Re: How do I survive this?

Yesterday was an interesting day for me.  

I took a necessary step in the divorce process by preparing and filing my divorce response.  I also filed a counter-claim for divorce so that if she dismisses the case for some reason, I still have a say in the matter.  I also filed our mediation settlement agreement with the judge.  In addition, I filed a motion and order for waiver of the statutory waiting period.  This is a request to shorten the divorce from a minimum of 180 days to something less.  I requested a hearing for 11/23, which would make the divorce slightly more than 60 days.  This is probably too optimistic, but worth a try.  

So, this required a trip to the courthouse to file papers and a visit to the judge's courtroom.  

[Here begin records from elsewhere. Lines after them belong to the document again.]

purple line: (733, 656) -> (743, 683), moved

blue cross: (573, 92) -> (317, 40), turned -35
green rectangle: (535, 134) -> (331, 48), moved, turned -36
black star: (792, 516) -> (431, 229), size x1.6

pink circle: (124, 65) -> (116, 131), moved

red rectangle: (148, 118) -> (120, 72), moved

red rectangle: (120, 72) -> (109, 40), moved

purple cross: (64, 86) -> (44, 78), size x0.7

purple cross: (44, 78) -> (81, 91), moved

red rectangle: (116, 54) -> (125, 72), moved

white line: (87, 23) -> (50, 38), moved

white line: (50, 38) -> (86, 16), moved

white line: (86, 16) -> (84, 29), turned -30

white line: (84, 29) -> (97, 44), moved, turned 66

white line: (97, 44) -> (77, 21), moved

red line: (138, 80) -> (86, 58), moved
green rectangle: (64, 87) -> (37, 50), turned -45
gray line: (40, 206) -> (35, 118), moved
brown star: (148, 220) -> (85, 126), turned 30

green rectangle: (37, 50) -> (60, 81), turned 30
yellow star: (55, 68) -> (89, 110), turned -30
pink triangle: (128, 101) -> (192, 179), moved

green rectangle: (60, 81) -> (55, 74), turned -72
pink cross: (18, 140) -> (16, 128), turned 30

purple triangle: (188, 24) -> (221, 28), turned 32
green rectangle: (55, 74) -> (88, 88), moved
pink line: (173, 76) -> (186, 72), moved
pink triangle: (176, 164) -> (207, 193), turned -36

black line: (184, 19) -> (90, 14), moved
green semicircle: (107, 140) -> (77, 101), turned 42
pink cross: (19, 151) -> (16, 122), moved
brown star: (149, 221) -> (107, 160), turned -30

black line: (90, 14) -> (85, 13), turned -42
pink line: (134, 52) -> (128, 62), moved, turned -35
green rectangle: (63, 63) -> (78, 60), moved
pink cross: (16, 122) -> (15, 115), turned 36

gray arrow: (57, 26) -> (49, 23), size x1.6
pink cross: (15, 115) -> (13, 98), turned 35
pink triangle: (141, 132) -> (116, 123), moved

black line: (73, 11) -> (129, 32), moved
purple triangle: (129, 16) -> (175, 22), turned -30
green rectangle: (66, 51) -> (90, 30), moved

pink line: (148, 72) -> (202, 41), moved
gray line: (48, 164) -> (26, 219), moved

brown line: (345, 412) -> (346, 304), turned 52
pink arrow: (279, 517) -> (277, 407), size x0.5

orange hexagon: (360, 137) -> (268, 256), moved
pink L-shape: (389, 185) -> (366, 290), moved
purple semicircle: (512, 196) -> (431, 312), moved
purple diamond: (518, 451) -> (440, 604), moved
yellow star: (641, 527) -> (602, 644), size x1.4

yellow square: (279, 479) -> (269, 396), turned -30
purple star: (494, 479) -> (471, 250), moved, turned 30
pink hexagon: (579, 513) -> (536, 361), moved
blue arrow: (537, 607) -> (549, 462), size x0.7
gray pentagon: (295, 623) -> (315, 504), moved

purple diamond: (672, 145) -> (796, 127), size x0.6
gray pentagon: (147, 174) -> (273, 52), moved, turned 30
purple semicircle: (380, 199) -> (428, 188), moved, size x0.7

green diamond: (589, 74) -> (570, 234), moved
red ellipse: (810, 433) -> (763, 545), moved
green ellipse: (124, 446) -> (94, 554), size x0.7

I've found that being in control of the divorce process is very helpful to me.  I feel like i'm in control of my life and pushing forward and this is helpful and healing for me.  The sooner I can get through the divorce, the sooner I can heal and rebuild my life as a single person.  Then someday I can be healthy and prepared to find a new relationship. 

So, filing the paperwork felt very empowering.  Especially doing it all "In Pro Se" or on my own behalf with no attorney.  

But, the visit to the courtroom was also heartbreaking. 
I've been having visions and dreams about that day in the future when the judge actually rules our divorce final.  I've been running over how that would feel.  What would I say to her on the way out of the courtroom..   How would this feel..   So being able to add an image of exactly what the courtroom looks like really made that vision much more real, and much more painful.  It's the end of the marriage that I thought I had.  The end of the life that I thought I was living.  That is still very sad for me.  I do want to be done with this new reality.  I don't want to be married to the new her.  But I still grieve for the old her.  

I loved the woman I married.  I miss her.  I wish I could have her back. 

But I don't love the person I am divorcing.  She hurts me and I need to move on.  

Last edited by lostdad (September 30, 2016 8:09 am)


-Formerly "Lostdad" - I now embrace the username "phoenix" because my former life ended in flames, but my new life will be spectacular. 

 
 

October 1, 2016 7:15 am  #92


Re: How do I survive this?

Yeah lostdad..they are no longer the person we married.  My ex was all hurt..torch and burn.
I was such a kind husband..and when I stood up for myself in the end I was greeted with wrath like I never knew.  I was accused of horrible things...my past actions and steadfast love was rewritten.
I found myself in a courthouse shaking and trembling..like I had done something wrong. 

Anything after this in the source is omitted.